Daniel Berlin dberlin at redhat.com
Thu Jul 27 10:01:25 EDT 2000


"Mark Hammond" <MarkH at ActiveState.com> writes:

> "Cees de Groot" <cg at gaia.cdg.acriter.nl> wrote in message
> news:8ln84n$380$1 at gaia.cdg.acriter.nl...
> 
> > ...and is soooo innovative that it does exactly the same thing as Java
> > and the JVM, only five years later and at the vaporware stage.
> 
> vaporware == beta distributed to thousands of people?  Since when?
> Anyway...
> 
> I think you should wait for the jury on this one.  There are alot of
> academics who have ported their languages to both the JVM and the .NET
> runtime.

I'm sure MS rewarded them, or their schools,  handsomely.
> 
> It is safe to say that no one I have met with experience in both these
> technologies shares your opinion.
> 
> People obviously _do_ share some general concerns about MS, but if you
> limit yourself to a discussion on the technical merits of these
> technologies, you wont find many people on your side of the debate.
> 
> Watching the reactions of the dyed-in-the-wool-MS-hating-academics was
> almost the most interesting part of this project.  Suffice it to say they
> started the project with their "Tux" t-shirts being worn proudly every
> (single, smelly :-) day, but by the time the PDC came around they were
> first in the queue for their .NET tshirts ;-)


This is what MS is very good at.
How do I know?

I worked for 3 years as part of Microsoft Research, among other
places,  in the student consultant group.
This was our job.
Us being the students at the 50 most respected CS schools (It's now
been expanded to be *much* larger).
Promote MS within our respective schools through any means possible.
This means MS would do everything, including giving multi-million
dollar grants and computer labs to schools, to convince CS professors,
and CS departments, to use MS software, in particular, the development
tools. You name it, we did it, to convince people it was good, and to
use it.
We were, and from what I understand, they still are, very successful.

However, working at MS gave me some perspective.
There are certain things you have to understand.

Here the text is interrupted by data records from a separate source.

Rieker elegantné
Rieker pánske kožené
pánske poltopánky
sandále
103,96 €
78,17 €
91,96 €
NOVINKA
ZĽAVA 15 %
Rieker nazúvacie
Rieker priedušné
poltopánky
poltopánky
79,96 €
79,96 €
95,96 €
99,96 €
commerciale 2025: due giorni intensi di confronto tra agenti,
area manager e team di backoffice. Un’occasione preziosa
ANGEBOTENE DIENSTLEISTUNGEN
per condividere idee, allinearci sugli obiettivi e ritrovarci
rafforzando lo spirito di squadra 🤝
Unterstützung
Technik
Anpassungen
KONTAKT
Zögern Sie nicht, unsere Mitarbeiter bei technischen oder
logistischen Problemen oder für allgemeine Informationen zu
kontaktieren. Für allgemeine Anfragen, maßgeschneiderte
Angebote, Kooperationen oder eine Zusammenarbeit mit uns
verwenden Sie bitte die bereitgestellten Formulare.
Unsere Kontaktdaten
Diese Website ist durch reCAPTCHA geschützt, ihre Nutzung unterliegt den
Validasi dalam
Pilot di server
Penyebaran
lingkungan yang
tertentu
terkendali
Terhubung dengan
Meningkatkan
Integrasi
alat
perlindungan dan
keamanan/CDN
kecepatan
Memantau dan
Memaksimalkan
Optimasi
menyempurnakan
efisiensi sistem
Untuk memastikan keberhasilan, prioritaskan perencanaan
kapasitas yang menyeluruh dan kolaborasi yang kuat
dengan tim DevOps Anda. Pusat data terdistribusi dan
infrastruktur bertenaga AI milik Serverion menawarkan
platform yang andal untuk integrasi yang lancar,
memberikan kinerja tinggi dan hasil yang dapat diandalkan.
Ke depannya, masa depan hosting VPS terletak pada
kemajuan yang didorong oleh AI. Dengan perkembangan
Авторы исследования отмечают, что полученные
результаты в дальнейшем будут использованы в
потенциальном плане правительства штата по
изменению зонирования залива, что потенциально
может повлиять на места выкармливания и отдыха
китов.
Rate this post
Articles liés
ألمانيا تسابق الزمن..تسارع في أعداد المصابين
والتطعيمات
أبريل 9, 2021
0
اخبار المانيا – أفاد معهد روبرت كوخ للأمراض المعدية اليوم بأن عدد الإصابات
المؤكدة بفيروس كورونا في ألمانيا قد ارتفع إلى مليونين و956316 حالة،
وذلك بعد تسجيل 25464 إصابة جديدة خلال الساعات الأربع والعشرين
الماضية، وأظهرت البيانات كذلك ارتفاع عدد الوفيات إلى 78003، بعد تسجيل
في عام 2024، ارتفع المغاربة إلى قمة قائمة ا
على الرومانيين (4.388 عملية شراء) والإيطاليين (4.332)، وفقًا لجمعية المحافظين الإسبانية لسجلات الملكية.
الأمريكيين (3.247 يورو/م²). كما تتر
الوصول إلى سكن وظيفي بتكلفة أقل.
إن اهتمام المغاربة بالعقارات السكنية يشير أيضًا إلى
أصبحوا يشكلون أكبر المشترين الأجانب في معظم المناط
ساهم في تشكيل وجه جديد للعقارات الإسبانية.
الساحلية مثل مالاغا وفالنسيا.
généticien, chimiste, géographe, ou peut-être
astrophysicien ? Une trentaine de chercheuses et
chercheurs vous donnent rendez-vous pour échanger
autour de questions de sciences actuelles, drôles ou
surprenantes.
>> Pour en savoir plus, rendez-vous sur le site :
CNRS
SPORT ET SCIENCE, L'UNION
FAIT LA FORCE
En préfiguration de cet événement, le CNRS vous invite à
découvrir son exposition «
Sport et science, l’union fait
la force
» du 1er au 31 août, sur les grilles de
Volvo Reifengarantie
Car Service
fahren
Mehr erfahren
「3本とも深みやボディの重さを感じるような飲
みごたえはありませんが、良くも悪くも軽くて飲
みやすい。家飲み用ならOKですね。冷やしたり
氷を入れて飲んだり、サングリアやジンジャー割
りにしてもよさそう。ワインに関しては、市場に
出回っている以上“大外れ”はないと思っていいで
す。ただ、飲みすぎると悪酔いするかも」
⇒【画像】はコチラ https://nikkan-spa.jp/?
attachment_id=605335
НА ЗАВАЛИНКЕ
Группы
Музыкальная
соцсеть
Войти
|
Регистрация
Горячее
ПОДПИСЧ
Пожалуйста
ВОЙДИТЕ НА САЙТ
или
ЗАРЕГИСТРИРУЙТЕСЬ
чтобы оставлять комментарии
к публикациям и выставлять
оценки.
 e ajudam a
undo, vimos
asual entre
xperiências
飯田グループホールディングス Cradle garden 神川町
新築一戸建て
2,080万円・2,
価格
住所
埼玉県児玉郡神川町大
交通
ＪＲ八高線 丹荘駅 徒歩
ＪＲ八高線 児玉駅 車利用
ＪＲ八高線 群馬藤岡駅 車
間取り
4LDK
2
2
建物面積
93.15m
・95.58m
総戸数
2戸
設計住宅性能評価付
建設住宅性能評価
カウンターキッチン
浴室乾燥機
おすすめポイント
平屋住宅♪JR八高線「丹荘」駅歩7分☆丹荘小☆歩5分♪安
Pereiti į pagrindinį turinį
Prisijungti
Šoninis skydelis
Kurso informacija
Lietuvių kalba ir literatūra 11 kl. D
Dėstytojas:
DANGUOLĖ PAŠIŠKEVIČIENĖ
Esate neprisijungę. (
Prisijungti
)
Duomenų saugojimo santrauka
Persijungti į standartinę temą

1. MS never has, and never will, do anything for the
customer. Regardless of what you think, the only reason they've ever
done anything is for themselves. It's only later that it might turn
out to be good for the customer. Witness Active Directory (really
created because MS had too many computers and users, and thus ran into
the limits of NT 4's model, and couldn't create new users and computer
accounts in the MICROSOFT domain), among a billion other examples.
If you think they did something for the customer, their was an
alterior motive. Trust me.

2. The answer to the question "How do you expect to enter a
marketplace, and become the leader, with a product half as good as
what is already out there?" is "We're Microsoft" (I'm not kidding
either, that was the answer I was given when I asked the question.)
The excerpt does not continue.